その影響を受けるのは結局、女性なのです。にもかかわらず、男性側のリスクについての認知はまだまだ不十分です。
たとえば結婚相談所では、40歳を超えた男性が「子どもが欲しい」という理由で20代の女性を求める例も見られます。
このように、自身の年齢的な限界を意識せずにいる男性は少なくありません。
女性の出産年齢ばかりを問題視するのではなく、むしろ男性にも正しい知識と現実を伝える取り組みが必要ではないでしょうか。
さらに、順調に大学を卒業して社会に出るとすれば、平均的には23歳前後になります。
もしも入社から数年で産休を取れば、「空気が読めない」と陰口を叩かれることもあり得ます。

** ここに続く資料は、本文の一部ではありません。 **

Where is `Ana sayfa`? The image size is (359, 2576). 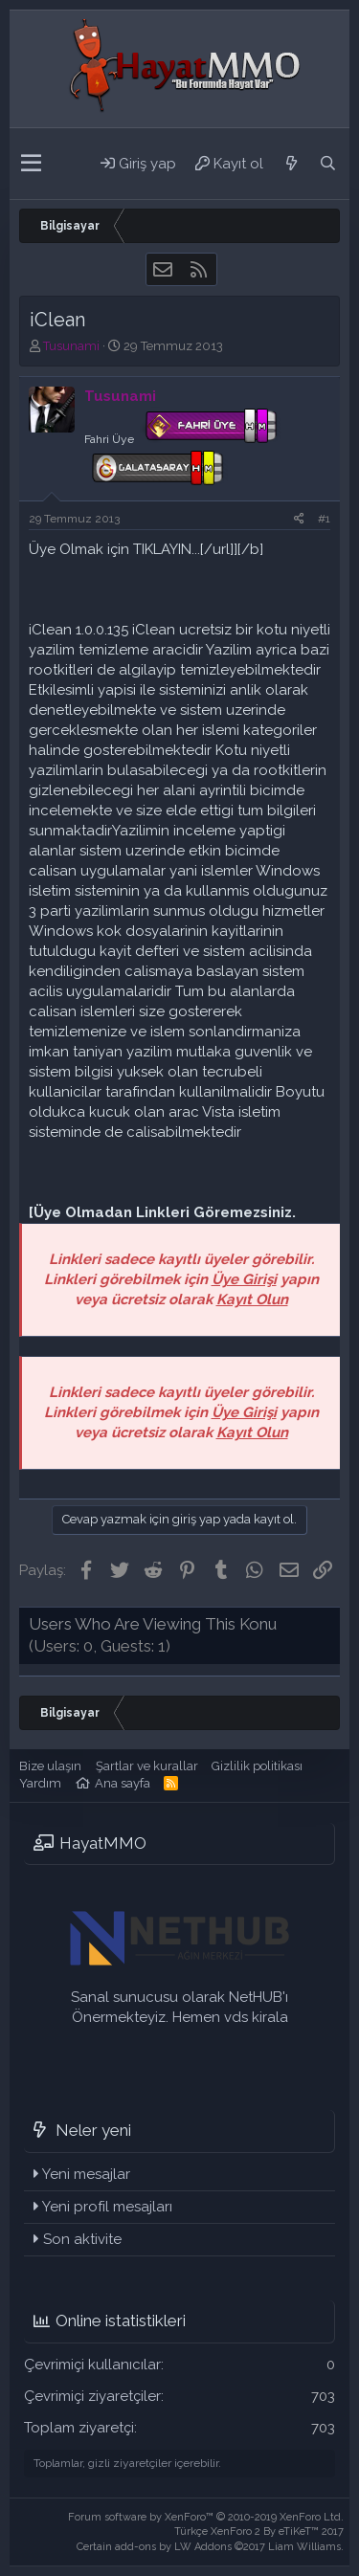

一定のキャリアを築いてから出産を選べば、「高齢出産」としてまた別の批判を受けることになるのではないでしょうか。

異議あり!少子化の責任を女性だけに押しつける風潮

百田氏が語った発言の本質は、単に高齢出産のリスクを指摘することではないと考えます。
その根底にあるのは、「女性に出産を促すためには、女性の権利を制限しても構わない」という差別的な価値観、さらには少子化の原因を一方的に女性に求めるという偏った見方ではないでしょうか。
過去にも、「少子化の最大の原因は、出産年齢の上昇にある」といった麻生太郎氏(当時自民党副総裁)の発言が報じられるなど、政治家たちの言葉からも、女性にのみ責任を押しつけるような思想が根深く社会に根付いていることがうかがえます。
妊娠や出産の当事者にはなり得ない男性たちが、政策決定の立場に立ち、まるで「女性が知識もなくのんびり構えているから少子化が進むのだ」と語るような姿勢には、強い憤りを感じざるを得ません。